I haven’t viewed the LLMs-can, LLM-can’t discourse through this lens explicitly.

they’re obviously pattern-matching machines

I’m not sure if I understand at what point these are different things. Maybe it’s a consequence of how I learn, but I generally develop skills on the foundations of seeing and understanding how someone more skilled than myself solves a problem.

My foundational knowledge of Python, Protobuf and prompting language models allowed me to combine these skills and develop impulse. Could a language model have (I say this loosely) invented this solution given a high-level description of the problem?

Probably not without a high degree of specificity.

How would I even describe the problem at a high enough level to not prescribe the solution but in enough detail that I didn’t already do most of the work designing the solution myself?

Returning to the original point

they’re obviously pattern-matching machines

A huge amount of “work” in the world is pattern matching. That includes jobs done on computers and more generally the application of widely understood expertise. A model can translate data from form A to B or write a script to do that. A model can also analyze a picture of an error light on a thermostat and serve as a productive information source to help you identify and potentially solve the problem yourself (though I can’t say I have first-hand confirmation for this use case but I did read a relatively well-documented account of the process). With information accessibility and pattern matching readily available to scale, the reason, insight or vision is the remaining part of work for which there is a premium and deep need.
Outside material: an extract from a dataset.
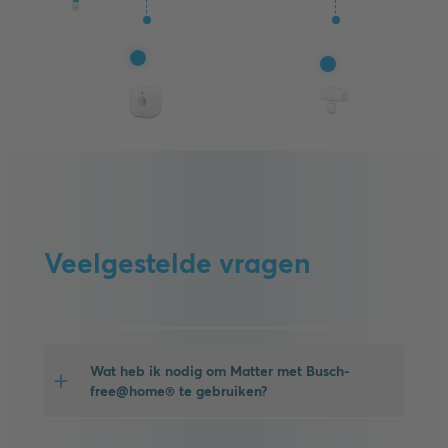
Veelgestelde vragen
Wat heb ik nodig om Matter met Busch-
free@home® te gebruiken?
Folks are skeptical that models can generate anything original

Asking an LLM for an “original thought” is almost oxymoronic, if not just moronic. It was built with the express purpose of not doing that.

A really good predictability machine is not very helpful in artistic expression

LLMs were funniest at their earliest stages. Image generation was funniest here as well. Remember those “trail cam” images we got from Dall-e mini? As our systems got better, the humor was lost.

A really good predictability machine is not very helpful in artistic expression.

In contrast, other folks find models notably creative

I’ve long been enamored by DALL-E 2’s specific flavor of visual creativity. Especially given the text-to-image AI system’s age, it seems to have an incredible command over color, light and dark, the abstract and the concrete, and the emotional resonance that their careful combination can conjure.

In a way, it’s almost like they’re talking about two entirely different things. Models are elusive and much of an individual’s positive or negative experience using one or seeing what it can do seems to be contingent on how they prompt the model.